In his honor, his collection was made into a "Eucharistic Miracles" exhibition. According to his website,“The exhibition is currently on show in all five continents. Only in the USA it has been received in thousands of parishes and 100 university campuses.”

His Life and Death
Carlo was born in London in September of 1991, but his parents moved to Milan, Italy when he was just a few months old. At a young age, he was devoted to the Blessed Mother and loved praying rosaries. He made his first Holy Communion at age seven and loved to stop and visit Jesus in the tabernacle before and after Mass. He also went to Confession weekly.
On his Wikipedia page entry, it says: “Acutis was worried about those friends of his whose parents were divorcing and so he would invite those friends to his home to support them. He defended the rights of the disabled and defended disabled peers at school when frivolous bullies mocked them. He loved travelling but loved to visit Assisi more than other places. 

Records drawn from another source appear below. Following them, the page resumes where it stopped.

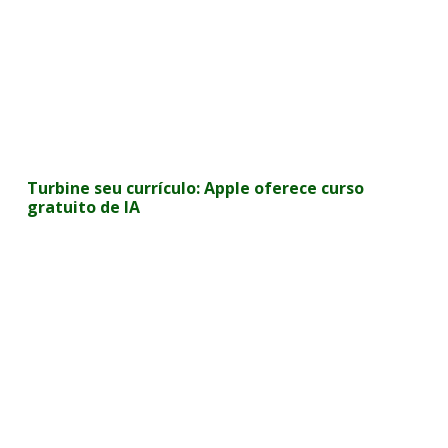
Turbine seu currículo: Apple oferece curso
gratuito de IA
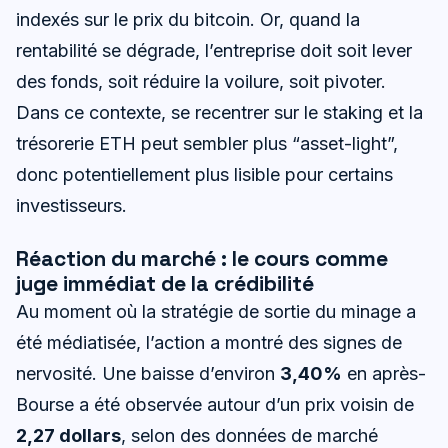
indexés sur le prix du bitcoin. Or, quand la
rentabilité se dégrade, l’entreprise doit soit lever
des fonds, soit réduire la voilure, soit pivoter.
Dans ce contexte, se recentrer sur le staking et la
trésorerie ETH peut sembler plus “asset-light”,
donc potentiellement plus lisible pour certains
investisseurs.
Réaction du marché : le cours comme
juge immédiat de la crédibilité
Au moment où la stratégie de sortie du minage a
été médiatisée, l’action a montré des signes de
nervosité. Une baisse d’environ
3,40%
en après-
Bourse a été observée autour d’un prix voisin de
2,27 dollars
, selon des données de marché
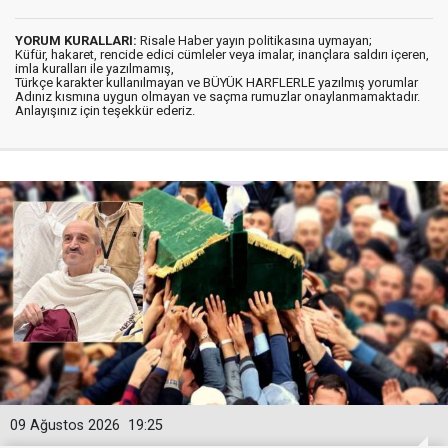
YORUM KURALLARI:
Risale Haber yayın politikasına uymayan;
Küfür, hakaret, rencide edici cümleler veya imalar, inançlara saldırı içeren,
imla kuralları ile yazılmamış,
Türkçe karakter kullanılmayan ve BÜYÜK HARFLERLE yazılmış yorumlar
Adınız kısmına uygun olmayan ve saçma rumuzlar onaylanmamaktadır.
Anlayışınız için teşekkür ederiz.
09 Ağustos 2026
19:25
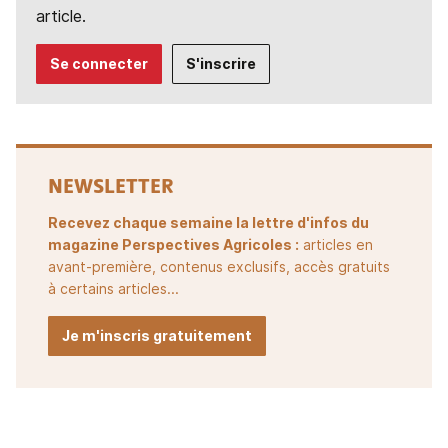
article.
Se connecter
S'inscrire
NEWSLETTER
Recevez chaque semaine la lettre d'infos du
magazine Perspectives Agricoles :
articles en
avant-première, contenus exclusifs, accès gratuits
à certains articles...
Je m'inscris gratuitement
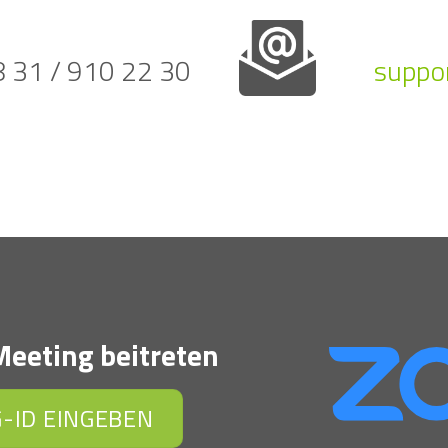
28 31 / 910 22 30
suppo
eeting beitreten
-ID EINGEBEN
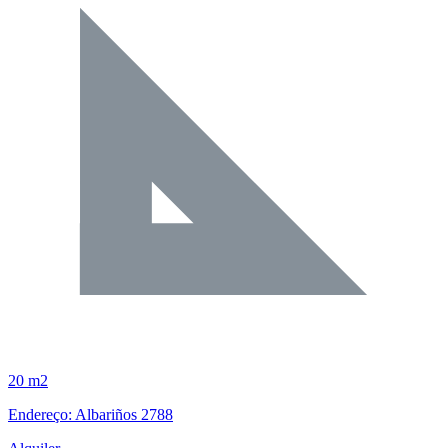
20 m2
Endereço: Albariños 2788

“The doctor treating him asked him if he was suffering much pain and he responded that ‘there are people who suffer much more than me.’ He died on 12 October 2006 at 6:45am from leukemia and he was buried in Assisi in accordance with his wishes.”
People who knew him attest to his great love of the Eucharist and holiness, so that the cause for his canonization soon opened. The Lombard Episcopal Conference approved the petition for the canonization cause to be introduced at their meeting in 2013.
He had offered his suffering for the pope and for the Church and died the way he lived.  “I'm happy to die because I've lived my life without wasting even a minute of it doing things that wouldn't have pleased God,” Carlo had said.